Pourquoi les outre-mer ont-ils un taux de programmation plus faible ? Il faut distinguer les spécificités ultramarines des raisons communes à toutes les autres autorités de gestion. Toutes les autorités de gestion ont souffert de l'adoption tardive des règlements et des accords de partenariat ; de l'adoption de la loi de modernisation de l'action publique territoriale et d'affirmation des métropoles, la loi MAPTAM, et de ses décrets fin 2014 ; de la mise en place de la décentralisation des autorités de gestion - jusqu'en août 2017 pour Mayotte ; de la bascule tardive des équipes dédiées de l'État vers les conseils régionaux après les décrets de 2014 et 2015 ; du renforcement des exigences réglementaires pour la programmation actuelle ; du démarrage compliqué des outils informatiques, Osiris et Synergie.

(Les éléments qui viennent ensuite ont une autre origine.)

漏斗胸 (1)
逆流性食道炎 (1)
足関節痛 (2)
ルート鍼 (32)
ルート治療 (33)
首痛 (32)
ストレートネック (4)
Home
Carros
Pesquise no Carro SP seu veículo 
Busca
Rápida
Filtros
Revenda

Les spécificités ultramarines sont d'abord conjoncturelles. Le début de la programmation a coïncidé avec la fusion des collectivités de Guyane et de Martinique en une collectivité unique. Il n'y a pas de lien de cause à effet, mais cet élément de contexte a compliqué le démarrage de la programmation. Par ailleurs, certaines collectivités - notamment la Guyane et surtout Mayotte et, dans une moindre mesure, les directions des entreprises, de la concurrence, de la consommation, du travail et de l'emploi pour le FSE - sont pénalisés par une faible attractivité pour attirer et fidéliser des agents formés à la gestion des des fonds européens. Au Secrétariat général pour les affaires régionales (SGAR) de Mayotte, les agents sont majoritairement contractuels et restent en poste un à deux ans maximum. Ce turn-over est également important en Guyane. Les autorités de gestion décentralisées ont été confrontées au même problème et n'ont pas toutes pu bénéficier du transfert d'agents de l'État, souvent repartis en métropole.

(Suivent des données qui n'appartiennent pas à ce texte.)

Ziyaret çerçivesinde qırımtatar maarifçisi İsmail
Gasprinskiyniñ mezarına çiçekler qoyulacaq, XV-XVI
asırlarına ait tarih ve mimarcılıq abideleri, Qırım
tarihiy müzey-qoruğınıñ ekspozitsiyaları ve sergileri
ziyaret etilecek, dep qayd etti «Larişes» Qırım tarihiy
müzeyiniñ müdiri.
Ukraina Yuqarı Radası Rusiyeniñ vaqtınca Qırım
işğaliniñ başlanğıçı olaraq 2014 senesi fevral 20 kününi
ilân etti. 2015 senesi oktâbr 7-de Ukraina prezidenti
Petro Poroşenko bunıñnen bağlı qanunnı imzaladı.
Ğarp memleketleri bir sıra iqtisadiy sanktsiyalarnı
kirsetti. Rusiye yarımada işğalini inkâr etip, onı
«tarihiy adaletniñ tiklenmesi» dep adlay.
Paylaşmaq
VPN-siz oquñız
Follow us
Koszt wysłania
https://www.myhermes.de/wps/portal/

En outre, une autorité de gestion du FEDER en outre-mer gère de nombreux dossiers techniques et complexes sur les ports, les aéroports, les routes, les déchets, l'assainissement, etc. L'ingénierie publique et privée est souvent faible. On observe une telle situation pour les crédits de l'État, comme les fonds exceptionnels et les contrats de plan État-région. Les projets ont du mal à sortir faute d'ingénierie suffisante et compte tenu de la complexité des dossiers ultramarins - spécificités foncières, normes parasismiques ou para-cycloniques.

Nous avons actuellement deux préoccupations : d'abord, nous craignons le risque de dégagement d'office. Il n'y a pas eu, en 2018, de dégagement d'office, sauf sur le programme INTERREG Mayotte/Madagascar/Comores, à hauteur de 200 000 euros. En 2019, sur le FEDER et le FSE, de nombreuses RUP ne présentent pas de risque de dégagement d'office, même si la marche est plus haute. Il existe un risque de dégagement d'office pour le FSE à Mayotte, mais qui est géré par l'État et non par la collectivité. En revanche, nous sommes préoccupés par le FEADER : la Martinique et la Guyane, fin mai, étaient à 65 % du seuil de dégagement d'office. La marche est élevée, mais les responsables sont conscients des difficultés et y travaillent.

Deuxième point d'attention : le CFP post-2020. Le ministère des outre-mer est attaché au maintien de spécificités ultramarines dans les fonds, avec le maintien d'un taux de cofinancement spécifique et une concentration thématique sur des priorités ultramarines - eau, déchets, environnement. Nous ne voulons pas que les projets soient entravés par une concentration inadaptée, des règles d'éligibilité trop strictes - ainsi, la Commission européenne prévoit à ce stade l'inéligibilité de projets de valorisation des déchets-. Nous sommes également attentifs aux montants financiers, l'ASRUP notamment, mais plus généralement le montant global pour les RUP et PTOM dans le cadre des négociations réglementaires. La négociation financière se tiendra au second semestre 2019.